Par Miguel Chueca

Indice de son évolution politique, Daniel Guérin republia plusieurs fois le même livre, modifié et retitré  : Jeunesse du socialisme libertaire (1959), Pour un marxisme libertaire (1969), et enfin À la recherche d’un communisme libertaire (1984).

Parler de marxisme libertaire, c’est pour l’essentiel rappeler l’effort mené par Daniel Guérin pour tenter une synthèse entre les deux courants qui s’affrontèrent au sein de la Première Internationale, où il ne voulait voir que des « frères jumeaux », séparés par de simples « querelles de famille ». C’est dans un recueil de textes paru peu après 1968, sous le titre Pour un marxisme libertaire, que Guérin s’essaya à une tentative qui paraissait s’accorder assez bien à l’air d’un temps, qui avait vu les drapeaux rouges et les drapeaux noirs fraterniser sur les barricades du mois de mai. […]

Que recouvrait ladite « étiquette » ? Dans un texte de 1966, il précise qu’il s’agit pour lui de rétablir les ponts entre ces « deux variantes d’un même socialisme », en réduisant – voire en supprimant – le fossé qui les sépare depuis des lustres, et que l’instauration du « formidable appareil étatique, dictatorial et policier » issu de la révolution d’Octobre n’a fait que creuser un peu plus.

À le lire de près, on voit cependant qu’il s’est beaucoup moins assigné pour tâche d’enrichir l’anarchisme par l’apport du matérialisme marxiste que de régénérer le socialisme et les marxismes d’alors par « l’injection d’une bonne dose de sérum anarchiste », qui leur permettrait de renouer avec l’esprit révolutionnaire des origines. Le sens de cette démarche n’a d’ailleurs rien d’étonnant puisque, comme il le rappelle lui-même, sa formation est marxiste et qu’il a fait ses premiers pas en politique au sein de la « famille » socialiste, concrètement du courant de la SFIO dirigé par Marceau Pivert.

Daniel Guérin (1904-1988)

Parmi les éléments qui, dans l’anarchisme, lui paraissent les plus « utilisables » pour une renaissance révolutionnaire du socialisme, il retient l’idée d’association ouvrière, le fédéralisme et les pratiques du syndicalisme révolutionnaire. […]

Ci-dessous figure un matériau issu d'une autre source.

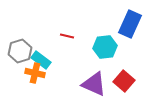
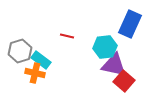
purple triangle: moved 20 px right, 19 px up; rotated 12 degrees counterclockwise
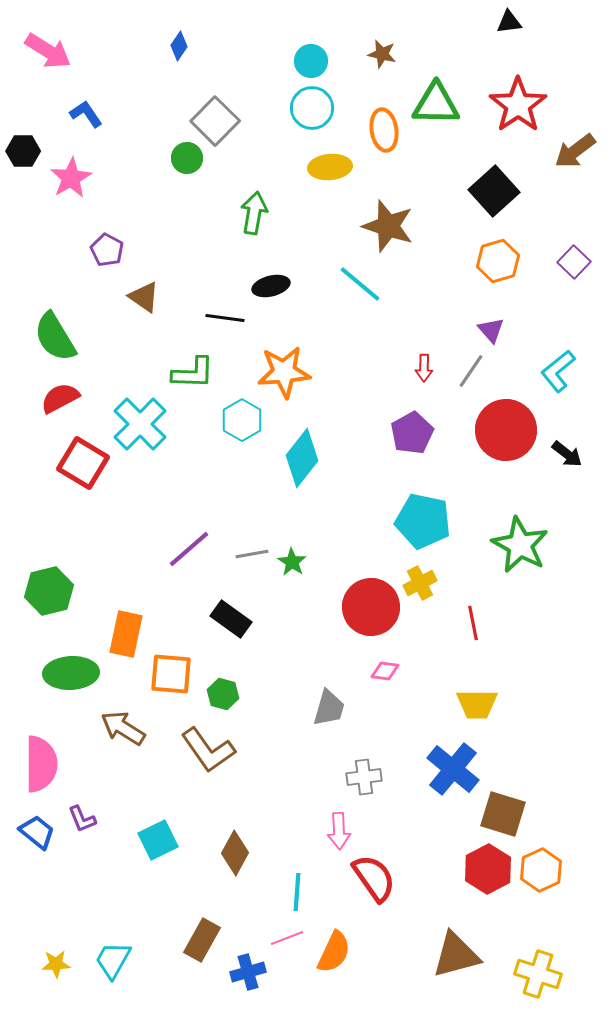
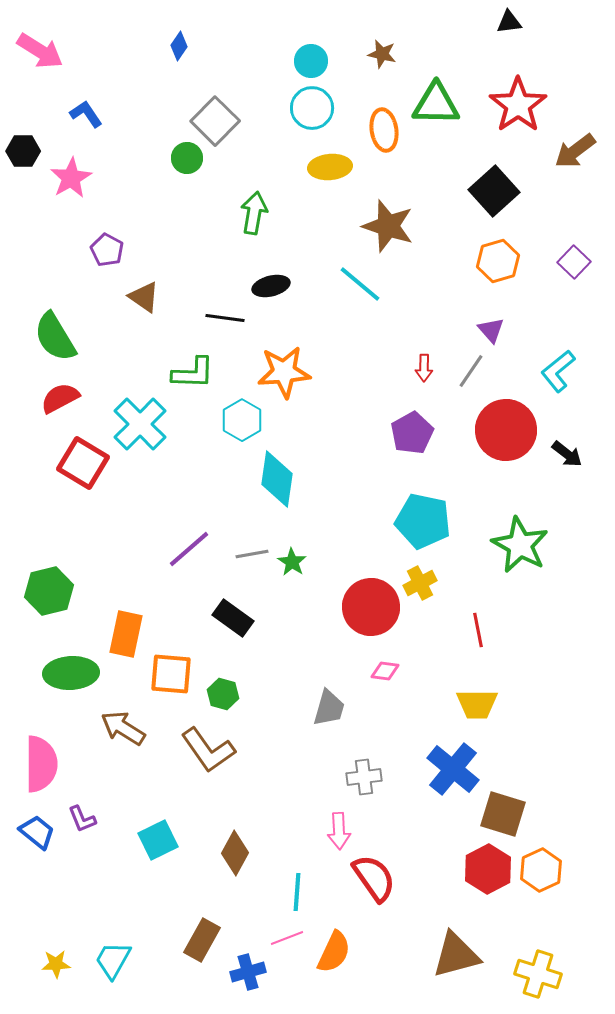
pink arrow at (48, 51): moved 8 px left
cyan diamond at (302, 458): moved 25 px left, 21 px down; rotated 30 degrees counterclockwise
black rectangle at (231, 619): moved 2 px right, 1 px up
red line at (473, 623): moved 5 px right, 7 px down
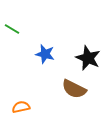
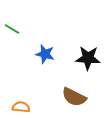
black star: rotated 20 degrees counterclockwise
brown semicircle: moved 8 px down
orange semicircle: rotated 18 degrees clockwise
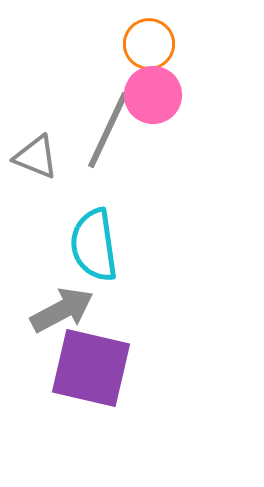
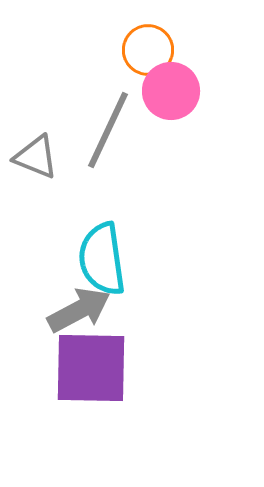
orange circle: moved 1 px left, 6 px down
pink circle: moved 18 px right, 4 px up
cyan semicircle: moved 8 px right, 14 px down
gray arrow: moved 17 px right
purple square: rotated 12 degrees counterclockwise
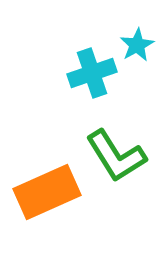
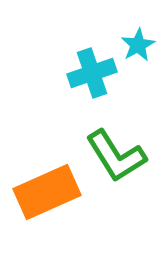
cyan star: moved 1 px right
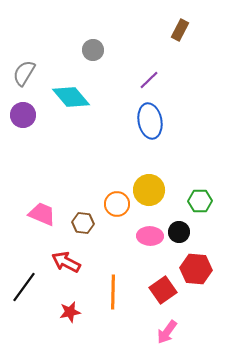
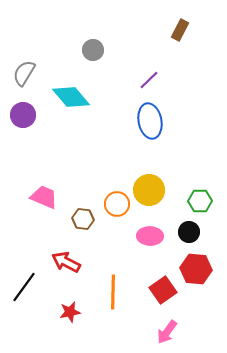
pink trapezoid: moved 2 px right, 17 px up
brown hexagon: moved 4 px up
black circle: moved 10 px right
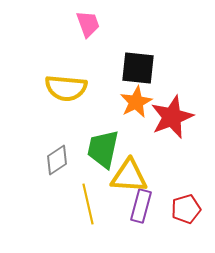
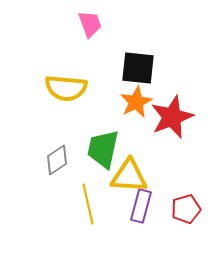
pink trapezoid: moved 2 px right
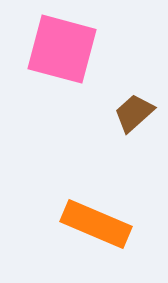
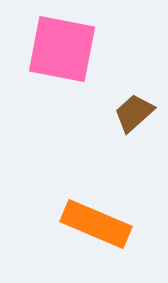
pink square: rotated 4 degrees counterclockwise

Les anarchistes, dans leur majorité, y virent quelque chose comme le mariage de la carpe et du lapin. Quant aux « marxistes », ils ne se soucièrent guère de ce « sérum anarchiste » qu’on leur proposait puisque la plus grande partie d’entre eux étaient, de toute évidence, réfractaires à des remèdes de ce genre. Il ne pouvait guère en aller autrement : réconcilier l’anarchisme avec le Marx « anarchiste » de la Guerre civile en France – ou celui qui, en 1844, écrivait que « l’existence de l’État et l’existence de la servitude sont inséparables » – est une pétition de principe, et s’il s’agit de le faire avec le Marx « jacobin » qui souhaite centraliser tous les moyens de production entre les mains de l’État, c’est une absurdité. Daniel Guérin, le premier, allait reconnaître cet échec d’assez bonne grâce quand, à une question qu’on lui posa plusieurs années plus tard sur le sens qu’il donnait à la formule, il admit qu’il lui préférait dorénavant celle de « communisme libertaire », sans qu’il ait renoncé pour autant à la réconciliation posthume de Marx et Bakounine. […]

  • Extrait de Réfractions n°7, automne 2001.